Why don't you send the prompt for your programming language instead?
Also, the concept of "locus" has already been invented, it goes by the name of "entity" in the syndicated actor model: https://syndicate-lang.org/
I don't want to be seen as being a hater for LLM-driven language design -- totally go for it! I'm not sure if this language is by OP (if not ignore), but my advice is take some time to sharpen up the writing and argumentation or else you risk not being taken seriously.
I feel dirty using emdash as the discriminator between human effort and non-effort. But it sure has quite a few.
I've been using the em-dash for years, having started doing so well before the dawn of LLMs -- needless to say the fact it is used as a telltale sign of LLM writing, doesn't gladden me one bit. Also because I value concise writing through picking correct grammatical elements -- like the em-dash.

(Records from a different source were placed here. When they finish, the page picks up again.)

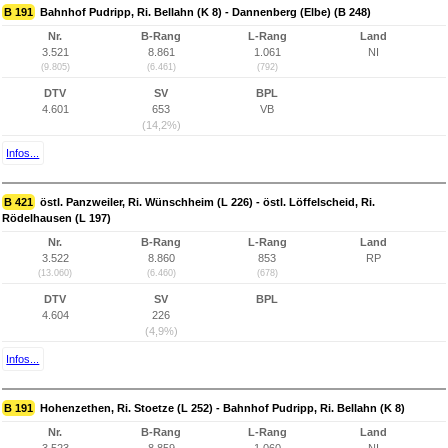
B 191
Bahnhof Pudripp, Ri. Bellahn (K 8) - Dannenberg (Elbe) (B 248)
Nr.
B-Rang
L-Rang
Land
3.521
8.861
1.061
NI
(9.805)
(6.461)
(792)
DTV
SV
BPL
4.601
653
VB
(14,2%)
Infos...
B 421
östl. Panzweiler, Ri. Wünschheim (L 226) - östl. Löffelscheid, Ri.
Rödelhausen (L 197)
Nr.
B-Rang
L-Rang
Land
3.522
8.860
853
RP
(13.060)
(6.460)
(678)
DTV
SV
BPL
4.604
226
(4,9%)
Infos...
B 191
Hohenzethen, Ri. Stoetze (L 252) - Bahnhof Pudripp, Ri. Bellahn (K 8)
Nr.
B-Rang
L-Rang
Land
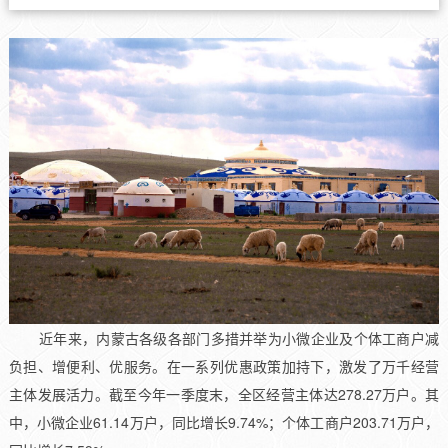
近年来，内蒙古各级各部门多措并举为小微企业及个体工商户减
负担、增便利、优服务。在一系列优惠政策加持下，激发了万千经营
主体发展活力。截至今年一季度末，全区经营主体达278.27万户。其
中，小微企业61.14万户，同比增长9.74%；个体工商户203.71万户，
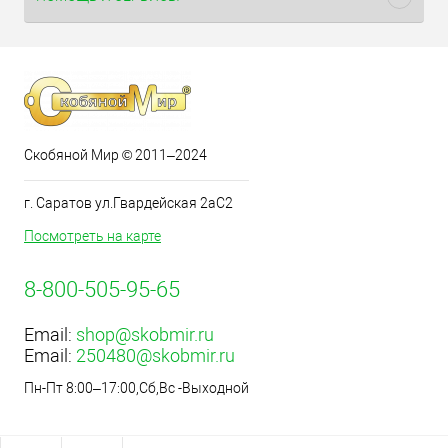
Скобяной Мир © 2011–2024
г. Саратов ул.Гвардейская 2аС2
Посмотреть на карте
8-800-505-95-65
Email:
shop@skobmir.ru
Email:
250480@skobmir.ru
Пн-Пт 8:00–17:00,Сб,Вс -Выходной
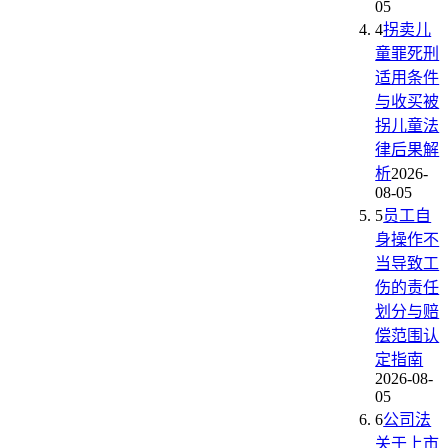
05
4
拐卖儿
童罪死刑
适用条件
与收买被
拐儿童法
律后果解
析
2026-
08-05
5
员工自
身操作不
当导致工
伤的责任
划分与赔
偿范围认
定指南
2026-08-
05
6
公司法
关于上市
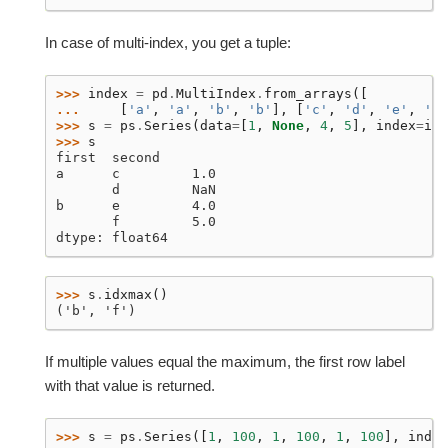
In case of multi-index, you get a tuple:
>>> 
index
=
pd
.
MultiIndex
.
from_arrays
([
... 
[
'a'
,
'a'
,
'b'
,
'b'
],
[
'c'
,
'd'
,
'e'
,
'f'
>>> 
s
=
ps
.
Series
(
data
=
[
1
,
None
,
4
,
5
],
index
=
ind
>>> 
s
first  second
a      c         1.0
       d         NaN
b      e         4.0
       f         5.0
dtype: float64
>>> 
s
.
idxmax
()
('b', 'f')
If multiple values equal the maximum, the first row label
with that value is returned.
>>> 
s
=
ps
.
Series
([
1
,
100
,
1
,
100
,
1
,
100
],
index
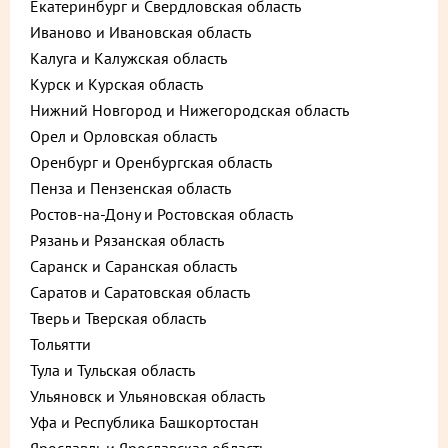
Екатеринбург и Свердловская область
Иваново и Ивановская область
Калуга и Калужская область
Курск и Курская область
Нижний Новгород и Нижегородская область
Орел и Орловская область
Оренбург и Оренбургская область
Пенза и Пензенская область
Ростов-на-Дону и Ростовская область
Рязань и Рязанская область
Саранск и Саранская область
Саратов и Саратовская область
Описание
Пищевая ценность
Тверь и Тверская область
752 ₽
Тольятти
В корзину
Тула и Тульская область
до +22,56
Ульяновск и Ульяновская область
Уфа и Республика Башкортостан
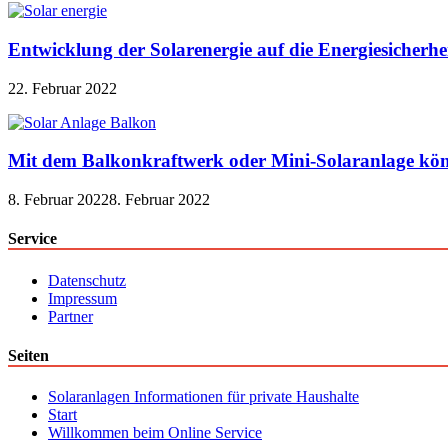
Entwicklung der Solarenergie auf die Energiesicherhe
22. Februar 2022
Mit dem Balkonkraftwerk oder Mini-Solaranlage kön
8. Februar 2022
8. Februar 2022
Service
Datenschutz
Impressum
Partner
Seiten
Solaranlagen Informationen für private Haushalte
Start
Willkommen beim Online Service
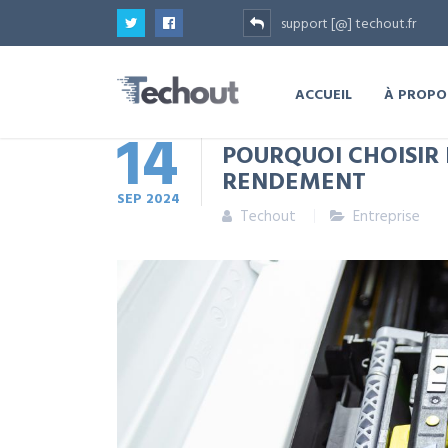
support [@] techout.fr
ACCUEIL
À PROPO
14
POURQUOI CHOISIR
RENDEMENT
SEP
2024
Techout
Entreprise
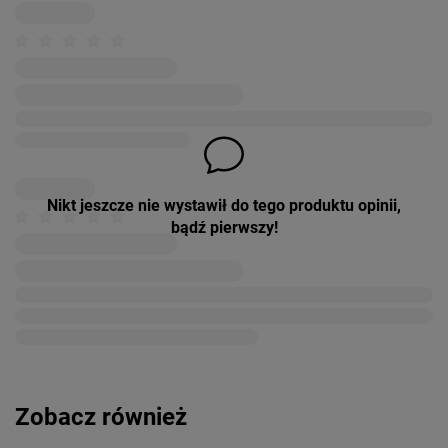
Nikt jeszcze nie wystawił do tego produktu opinii,
bądź pierwszy!
Zobacz również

Yep, me too. I’m annoyed that proper punctuation and even grammar have been co-opted by LLMs and now serve as a “tell.”
This feels a lot like P / Pony / rospy. Not only that the "loci as hypergraph" framing also has a faint Milner's bigraphs feeling.
Seems interesting but the github repos seem private. Github links from the docs dont work.
Read through the intro and didn't understand a thing. Either I am dumb or this is dumb or both.
You’re not dumb.
I personally wish we could make a language LLMs would stay away from, rather than make it easier...
That’s easy – just use a language that is not popular enough to have a lot of training data.
Clojure, baby!
This seems quite novel? Not encountered the concept of a “locus” like this in code before.